Ruby Scripting

I stumbled across and bought(support authors when you can!) really good book Text Processing with Ruby by Rob Miller which is about..well.. ruby...you see so many examples of ruby code on the web...little snippets on arrays or hashes...but really what is ruby for?

Ruby the language(before Rails) basically is a replacement for PERL. Now...why Perl had to be replaced...or for that matter...any language..is still a bit of a mystery to me especially when you get down to the code and see base libraries carried over from one to the next.

Maybe computer languages are like money...money needs to flow they say in order to do what it does. Maybe computer languages have to change or in a sense flow also to stay alive.

This section of my blog is about using ruby then in the context of scripting. It will highlight and ideally pass on what I have learned about ruby scripting that I would like to a) remember and b) remember.

My main goal for working with ruby at all is because it is the language that Ruby on Rails is created in, but for me...hey..its all good. And who knows...maybe this stuff will come in handy someday.

Concepts of interest

  • Why scripting?

"I've always found it more satisfying to extract some sort of meaning from a jumble of low-quality data than to design an algorithm or create an elegant formal proof. There's something pleasingly tangible about this sort of work..."
( Rob Miller - Text Processing with ruby blog.)

The Shebang

Ever wonder how it is that you can just enter commands in the shell and they run?
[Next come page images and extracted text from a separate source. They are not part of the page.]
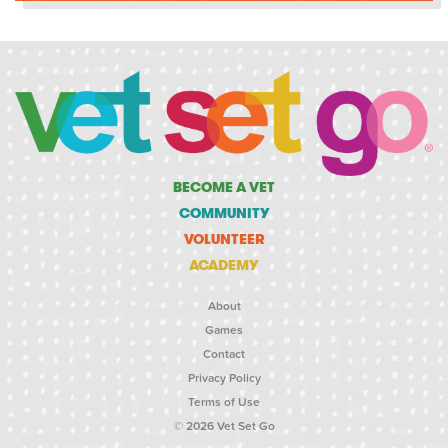
BECOME A VET
COMMUNITY
VOLUNTEER
ACADEMY
About
Games
Contact
Privacy Policy
Terms of Use
© 2026 Vet Set Go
Well within the context of a ruby script, to do that you need to do the following.

  • At the top of your script, put the shebang with the following format, which allows us to call our script directly without prefixing the call with ruby.
  • To be able to call your script from anywhere, put it in a directory within your path. A common place might be /usr/local/bin
  #!/usr/bin/env ruby

The unix ENV command tells the shell to use ruby, and to locate it as different systems might have it in different places.

  • Make sure the file is executable in terms of authority. One version of CHMOD to do that is as follows:
  $ chmod +x  scriptname

ruby arguments

(Thanks to Rob Miller for these code examples)

Within the context of ruby scripting, the ruby interpreter accepts some very useful and practical arguments. This is useful in the sense that you don't always have to write and keep a script in a file particularly for one-time jobs. Also of course, when you are designing or trying out ideas for a script, it gives you the ability to start experimenting with what can be done from the shell.

The -e argument

ruby normally assumes that it is being passed a file. With the -e argument you can pass code to ruby that will be evaluated.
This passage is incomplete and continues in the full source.